**Supplied material:**
= Beginning of Section =

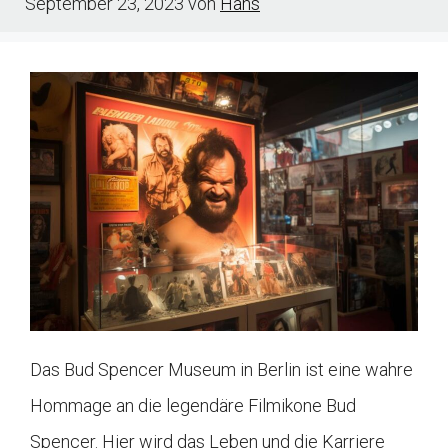
September 23, 2023
von
Hans
Das Bud Spencer Museum in Berlin ist eine wahre
Hommage an die legendäre Filmikone Bud
Spencer. Hier wird das Leben und die Karriere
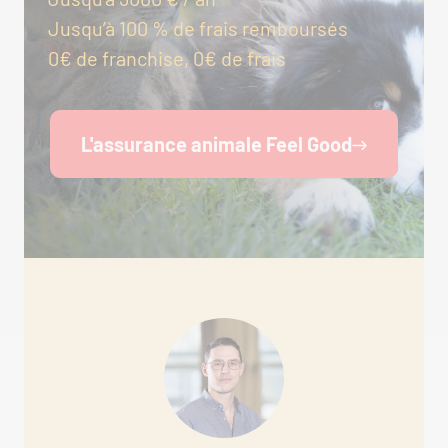
Jusqu’à 100 % de frais remboursés
0€ de franchise, 0€ de frais
L'assurance animale Feel Good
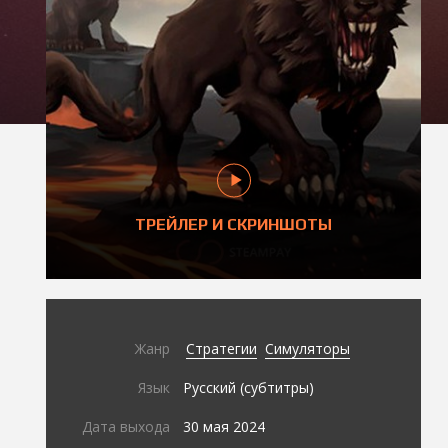
ТРЕЙЛЕР И СКРИНШОТЫ
Жанр
Стратегии
Симуляторы
Язык
Русский (субтитры)
Дата выхода
30 мая 2024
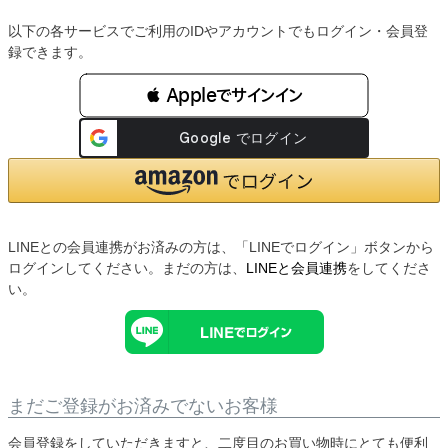
以下の各サービスでご利用のIDやアカウントでもログイン・会員登
録できます。
 Appleでサインイン
LINEとの会員連携がお済みの方は、「LINEでログイン」ボタンから
ログインしてください。まだの方は、
LINEと会員連携
をしてくださ
い。
まだご登録がお済みでないお客様
会員登録をしていただきますと、二度目のお買い物時にとても便利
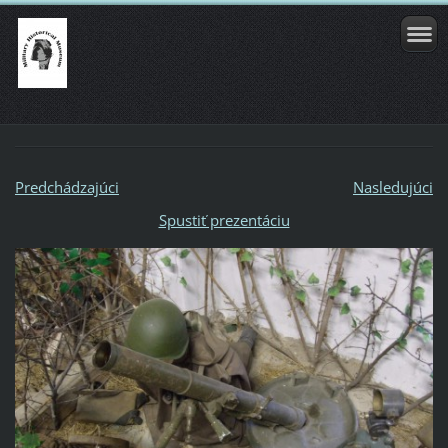
Predchádzajúci
Nasledujúci
Spustiť prezentáciu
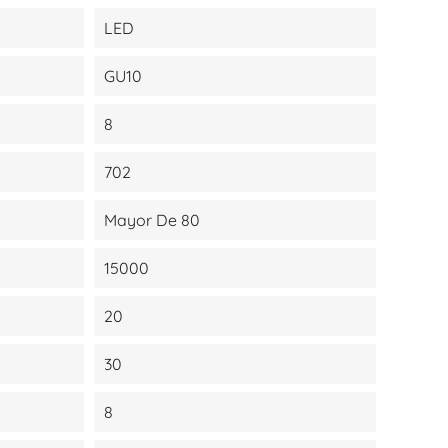
LED
GU10
8
702
Mayor De 80
15000
20
30
8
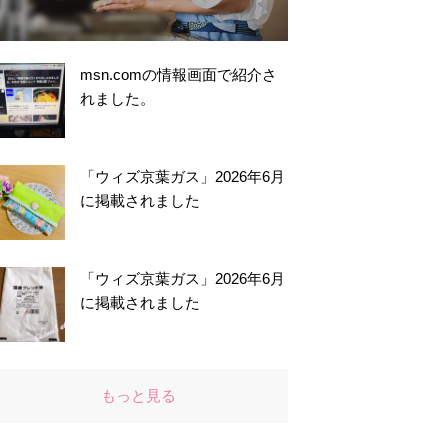
msn.comの情報画面で紹介さ
れました。
「ウィズ京葉ガス」2026年6月
に掲載されました
「ウィズ京葉ガス」2026年6月
に掲載されました
もっと見る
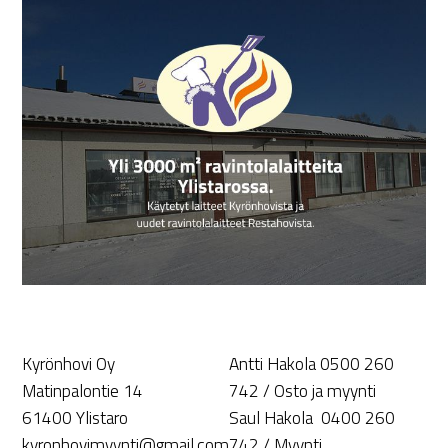
Kyrönhovi Oy
Antti Hakola 0500 260
Matinpalontie 14
742 / Osto ja myynti
61400 Ylistaro
Saul Hakola 0400 260
kyronhovimyynti@gmail.com
742 / Myynti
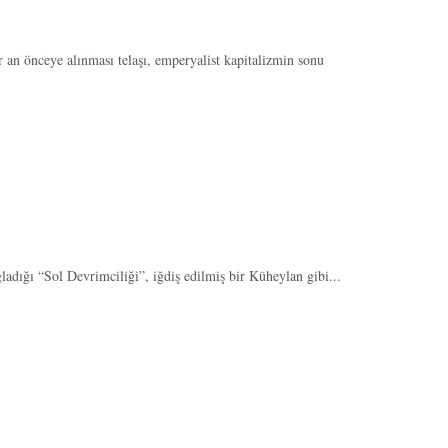
r an önceye alınması telaşı, emperyalist kapitalizmin sonu
ğladığı “Sol Devrimciliği”, iğdiş edilmiş bir Küheylan gibi...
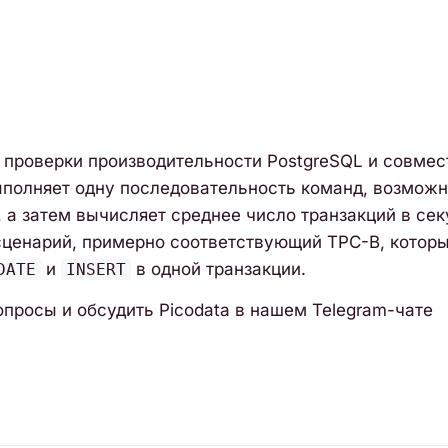
 проверки производительности PostgreSQL и совме
ыполняет одну последовательность команд, возможн
 а затем вычисляет среднее число транзакций в сек
сценарий, примерно соответствующий TPC-B, котор
и
в одной транзакции.
DATE
INSERT
опросы и обсудить Picodata в нашем Telegram-чате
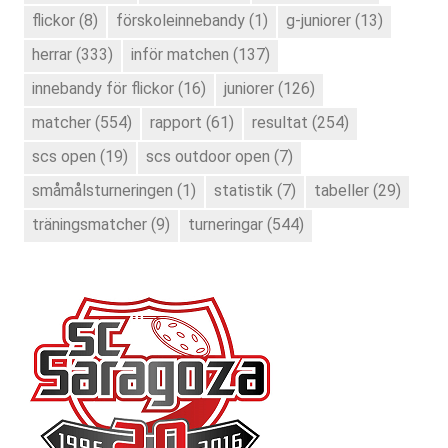
flickor
(8)
förskoleinnebandy
(1)
g-juniorer
(13)
herrar
(333)
inför matchen
(137)
innebandy för flickor
(16)
juniorer
(126)
matcher
(554)
rapport
(61)
resultat
(254)
scs open
(19)
scs outdoor open
(7)
småmålsturneringen
(1)
statistik
(7)
tabeller
(29)
träningsmatcher
(9)
turneringar
(544)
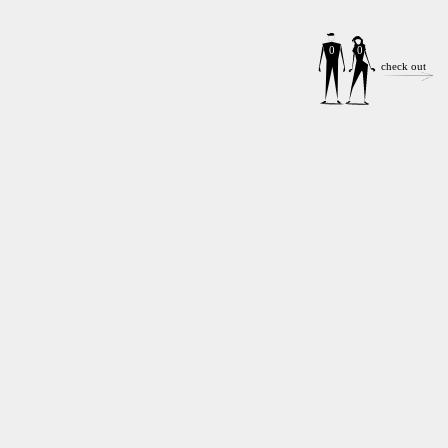
0
0
check out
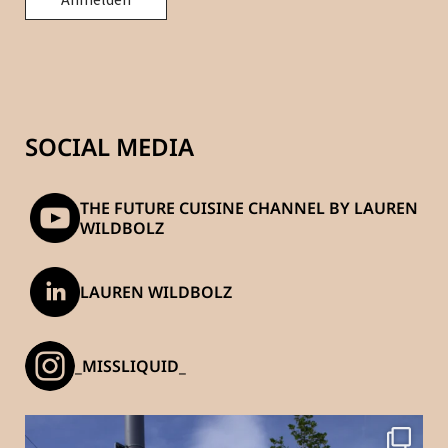
SOCIAL MEDIA
THE FUTURE CUISINE CHANNEL BY LAUREN
WILDBOLZ
LAUREN WILDBOLZ
_MISSLIQUID_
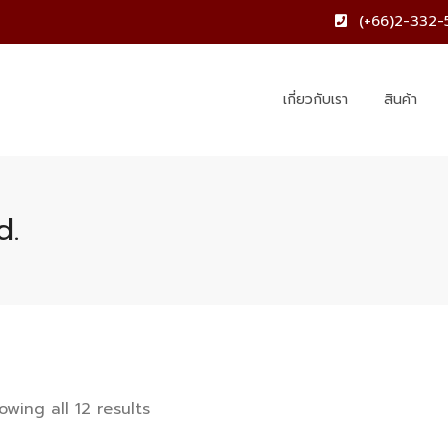
(+66)2-332-
เกี่ยวกับเรา
สินค้า
d.
owing all 12 results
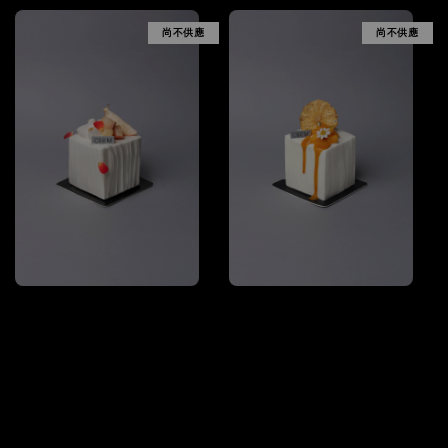
尚不供應
尚不供應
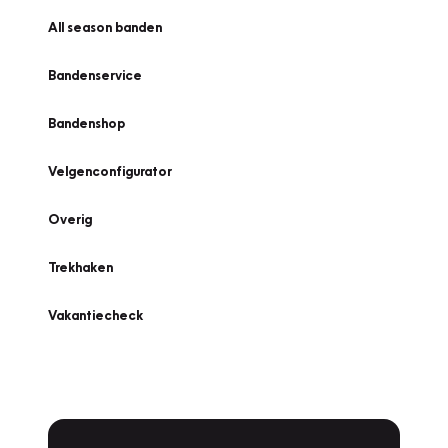
All season banden
Bandenservice
Bandenshop
Velgenconfigurator
Overig
Trekhaken
Vakantiecheck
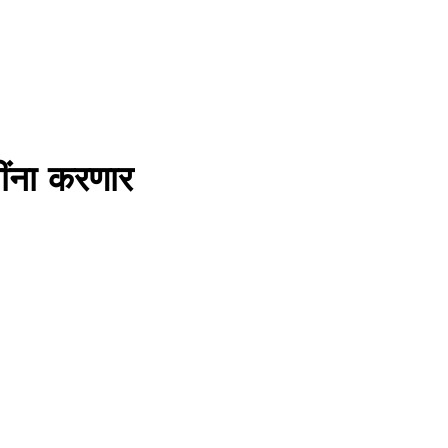
ंना करणार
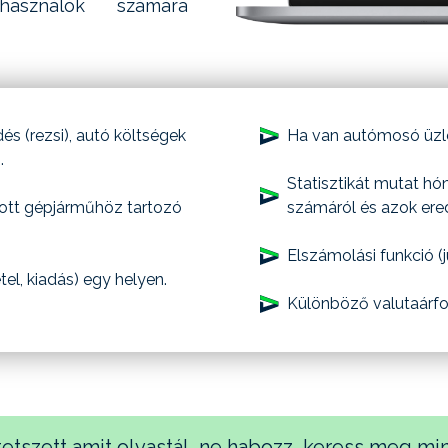
asználók számára
és (rezsi), autó költségek
Ha van autómosó üzlet
.
Statisztikát mutat hó
dott gépjárműhöz tartozó
számáról és azok ere
Elszámolási funkció (
tel, kiadás) egy helyen.
Különböző valutaárfo
tetszett amit olvastál, ne habozz, keress meg min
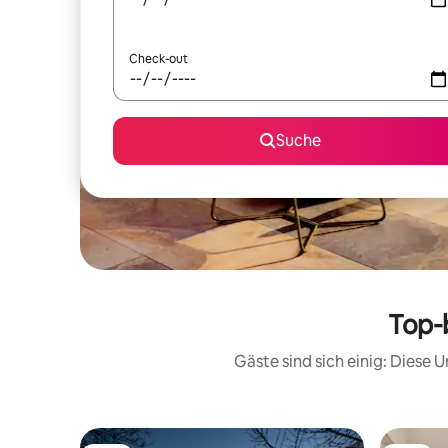
Check-out
Suche
Top-
Gäste sind sich einig: Diese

= End of Section =

**What is expected:**
Omit the pictures and set down the records exactly.

**Answer below:**
September 23, 2023
von
Hans
Das Bud Spencer Museum in Berlin ist eine wahre
Hommage an die legendäre Filmikone Bud
Spencer. Hier wird das Leben und die Karriere
Jusqu’à 100 % de frais remboursés
0€ de franchise, 0€ de frais
L'assurance animale Feel Good
ТРЕЙЛЕР И СКРИНШОТЫ
Жанр
Стратегии
Симуляторы
Язык
Русский (субтитры)
Дата выхода
30 мая 2024
以下の各サービスでご利用のIDやアカウントでもログイン・会員登
録できます。
 Appleでサインイン
LINEとの会員連携がお済みの方は、「LINEでログイン」ボタンから
ログインしてください。まだの方は、
LINEと会員連携
をしてくださ
い。
まだご登録がお済みでないお客様
会員登録をしていただきますと、二度目のお買い物時にとても便利
Predchádzajúci
Nasledujúci
Spustiť prezentáciu
LED
GU10
8
702
Mayor De 80
15000
20
30
8
msn.comの情報画面で紹介さ
れました。
「ウィズ京葉ガス」2026年6月
に掲載されました
「ウィズ京葉ガス」2026年6月
に掲載されました
もっと見る
Kyrönhovi Oy
Antti Hakola 0500 260
Matinpalontie 14
742 / Osto ja myynti
61400 Ylistaro
Saul Hakola 0400 260
kyronhovimyynti@gmail.com
742 / Myynti
r an önceye alınması telaşı, emperyalist kapitalizmin sonu
ğladığı “Sol Devrimciliği”, iğdiş edilmiş bir Küheylan gibi...
 проверки производительности PostgreSQL и совме
ыполняет одну последовательность команд, возможн
 а затем вычисляет среднее число транзакций в сек
сценарий, примерно соответствующий TPC-B, котор
и
в одной транзакции.
DATE
INSERT
опросы и обсудить Picodata в нашем Telegram-чате
flickor
(8)
förskoleinnebandy
(1)
g-juniorer
(13)
herrar
(333)
inför matchen
(137)
innebandy för flickor
(16)
juniorer
(126)
matcher
(554)
rapport
(61)
resultat
(254)
scs open
(19)
scs outdoor open
(7)
småmålsturneringen
(1)
statistik
(7)
tabeller
(29)
träningsmatcher
(9)
turneringar
(544)
0
0
check out
SOCIAL MEDIA
THE FUTURE CUISINE CHANNEL BY LAUREN
WILDBOLZ
LAUREN WILDBOLZ
_MISSLIQUID_
(+66)2-332-
เกี่ยวกับเรา
สินค้า
d.
owing all 12 results
尚不供應
尚不供應
All season banden
Bandenservice
Bandenshop
Velgenconfigurator
Overig
Trekhaken
Vakantiecheck
ंना करणार
asználók számára
és (rezsi), autó költségek
Ha van autómosó üzlet
.
Statisztikát mutat hó
dott gépjárműhöz tartozó
számáról és azok ere
Elszámolási funkció (
tel, kiadás) egy helyen.
Különböző valutaárfo
tetszett amit olvastál, ne habozz, keress meg min
Check-out
Suche
Top-
Gäste sind sich einig: Diese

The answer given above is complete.